This repository contains code and scripts for studying content injection attacks in neural information retrieval models. Content injection attacks involve inserting query and query terms into non-relevant passages to make them seem relevant and inserting non-relevant or even harmful text into seemingly relevant passages to promote misleading or malicious content in search.

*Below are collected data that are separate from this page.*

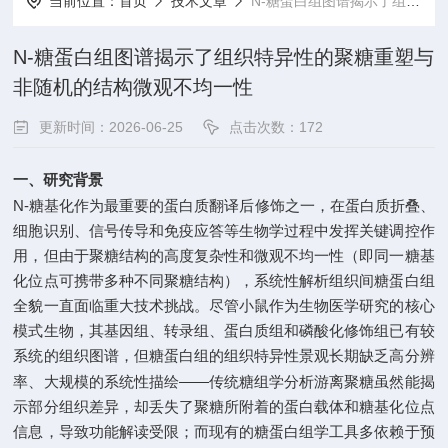
当前位置：
首页
技术文章
N-糖蛋白组图谱揭示了组织特异性的聚糖重塑与非随机的结构微观不均一性
N-糖蛋白组图谱揭示了组织特异性的聚糖重塑与
非随机的结构微观不均一性
更新时间：2026-06-25
点击次数：172
一、研究背景
N-
糖基化作为最重要的蛋白质翻译后修饰之一，在蛋白质折叠、
细胞识别、信号传导和免疫应答等生物学过程中发挥关键调控作
用，但由于聚糖结构的高度复杂性和微观不均一性（即同一糖基
化位点可携带多种不同聚糖结构），系统性解析组织间糖蛋白组
全貌一直面临重大技术挑战。尽管小鼠作为生物医学研究的核心
模式生物，其基因组、转录组、蛋白质组和磷酸化修饰组已有较
系统的组织图谱，但糖蛋白组的组织特异性景观长期缺乏高分辨
——
率、大规模的系统性描绘
传统糖组学分析游离聚糖虽然能揭
示部分组织差异，却丢失了聚糖所附着的蛋白载体和糖基化位点
信息，导致功能解读受限；而现有的糖蛋白组学工具多依赖于预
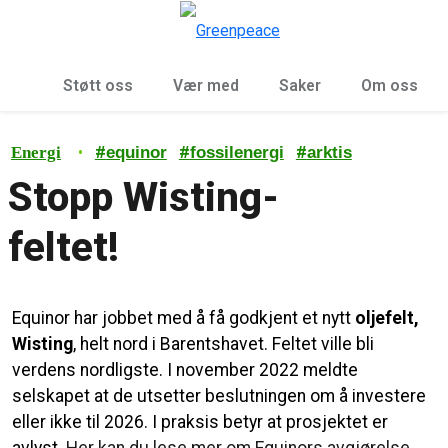
Sø
Meny
Støtt oss
Vær med
Saker
Om oss
•
#
#
#
Energi
equinor
fossilenergi
arktis
Stopp Wisting-
feltet!
Equinor har jobbet med å få godkjent et nytt
oljefelt,
Wisting
, helt nord i Barentshavet. Feltet ville bli
verdens nordligste. I november 2022 meldte
selskapet at de utsetter beslutningen om å investere
eller ikke til 2026. I praksis betyr at prosjektet er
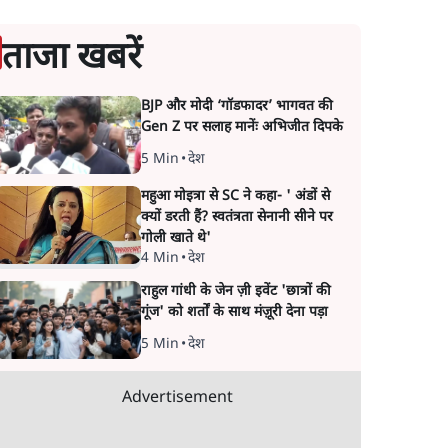
ताजा खबरें
BJP और मोदी ‘गॉडफादर’ भागवत की
Gen Z पर सलाह मानेंः अभिजीत दिपके
5 Min
•
देश
महुआ मोइत्रा से SC ने कहा- ' अंडों से
क्यों डरती हैं? स्वतंत्रता सेनानी सीने पर
गोली खाते थे'
4 Min
•
देश
राहुल गांधी के जेन ज़ी इवेंट 'छात्रों की
गूंज' को शर्तों के साथ मंज़ूरी देना पड़ा
5 Min
•
देश
Advertisement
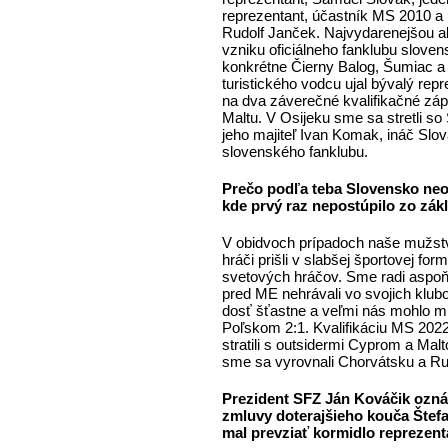
reprezentant, účastník MS 2010 a
Rudolf Janček. Najvydarenejšou ak
vzniku oficiálneho fanklubu sloven
konkrétne Čierny Balog, Šumiac a 
turistického vodcu ujal bývalý rep
na dva záverečné kvalifikačné zá
Maltu. V Osijeku sme sa stretli so
jeho majiteľ Ivan Komak, ináč Slo
slovenského fanklubu.
Prečo podľa teba Slovensko neob
kde prvý raz nepostúpilo zo zák
V obidvoch prípadoch naše mužstv
hráči prišli v slabšej športovej f
svetových hráčov. Sme radi aspoň 
pred ME nehrávali vo svojich klub
dosť šťastne a veľmi nás mohlo mr
Poľskom 2:1. Kvalifikáciu MS 2022
stratili s outsidermi Cyprom a Malt
sme sa vyrovnali Chorvátsku a Rus
Prezident SFZ Ján Kováčik ozná
zmluvy doterajšieho kouča Štefa
mal prevziať kormidlo reprezent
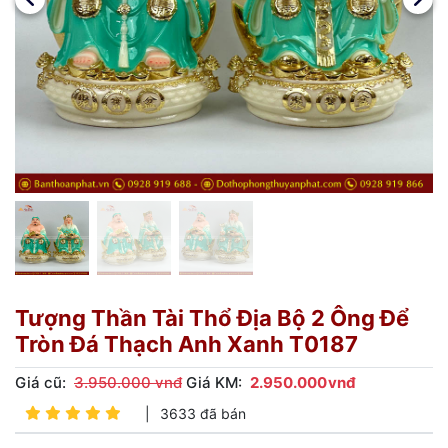
Tượng Thần Tài Thổ Địa Bộ 2 Ông Để
Tròn Đá Thạch Anh Xanh T0187
Giá cũ:
3.950.000 vnđ
Giá KM:
2.950.000
vnđ
|
3633 đã bán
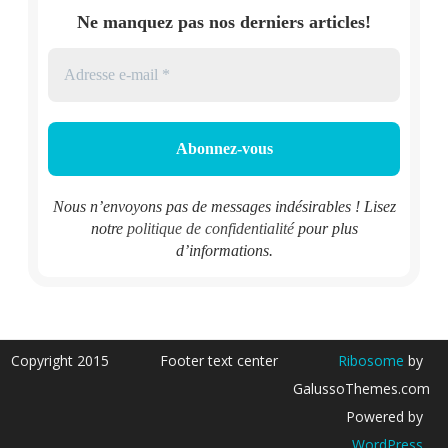
Ne manquez pas nos derniers articles!
Nous n’envoyons pas de messages indésirables ! Lisez
notre
politique de confidentialité
pour plus
d’informations.
Copyright 2015
Footer text center
Ribosome
by
GalussoThemes.com
Powered by
WordPress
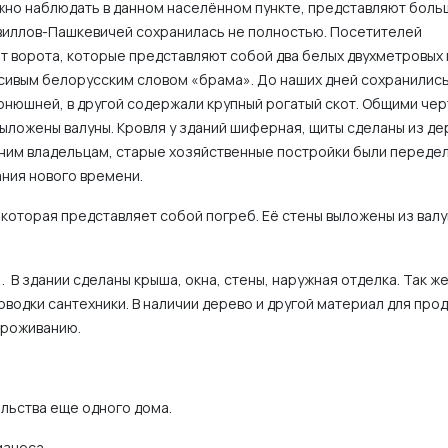
ожно наблюдать в данном населённом пункте, представляют бол
ивиллов-Пашкевичей сохранилась не полностью. Посетителей
ют ворота, которые представляют собой два белых двухметровых 
сивым белорусским словом «брама». До наших дней сохранилис
конюшней, в другой содержали крупный рогатый скот. Общими чер
ыложены валуны. Кровля у зданий шиферная, щиты сделаны из де
ним владельцам, старые хозяйственные постройки были передела
ания нового времени.
которая представляет собой погреб. Её стены выложены из валу
. В здании сделаны крыша, окна, стены, наружная отделка. Так ж
оводки сантехники. В наличии дерево и другой материал для пр
проживанию.
ельства еще одного дома.
изнеса.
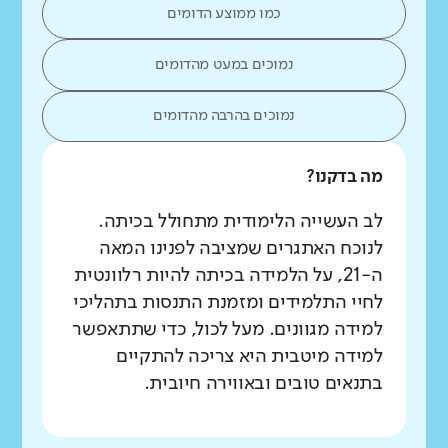
כמו ממוצע הדומים
נמוכים במעט מהדומים
נמוכים בהרבה מהדומים
מה בדקנו?
לב העשייה הלימודית מתחולל בכיתה.
לנוכח האתגרים שמציבה לפנינו המאה
ה-21, על הלמידה בכיתה להיות רלוונטית
לחיי התלמידים ומזמנת התנסות בתהליכי
למידה מגוונים. מעל לכול, כדי שתתאפשר
למידה מיטבית היא צריכה להתקיים
בתנאים טובים ובאווירה חיובית.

We will continue to refine this codebase. For questions or support, please reach out to mtamber@uwaterloo.ca.
This repository offers:
- Scripts to generate adversarial passages and evaluate model vulnerability
- Scripts to train and evaluate classifiers and embedding models more robust to content injection attacks
-
attack_passages/
Scripts for creating adversarial passages tailored to specific models and attack scenarios. -
attack_results/
Stores model outputs under attack, along with evaluation scripts to analyze vulnerability. -
classifier/
Scripts for training and testing a classifier that flags adversarially modified passages. -
embedding_retrieval/
Scripts to fine-tune and evaluate embedding models for passage retrieval that are more robust to adversarial passages. -
llm_judge/
Scripts to evaluate large language model (LLM) judgments of passage relevance. -
model_scores_and_judgements/
Retrieval results and LLM-based relevance judgments for different experiments. -
queries/
Query sets for the datasets used in these experiments. -
random_sentences/
Random sentences used for sentence injection. -
rel_passage_gen/
Scripts to produce relevant passages given specific queries. -
reranker/
Scripts for evaluating rerankers.
-
adversarial_passage_generator.py
Implements anAdversarialGenerator
class to inject queries, keywords, or arbitrary text into passages, creating adversarial passages for testing. -
get_passages_and_sentences_from_beir_corpora.py
Extracts valid sentences from BEIR corpora passages using heuristics and filters out passages lacking meaningful sentences.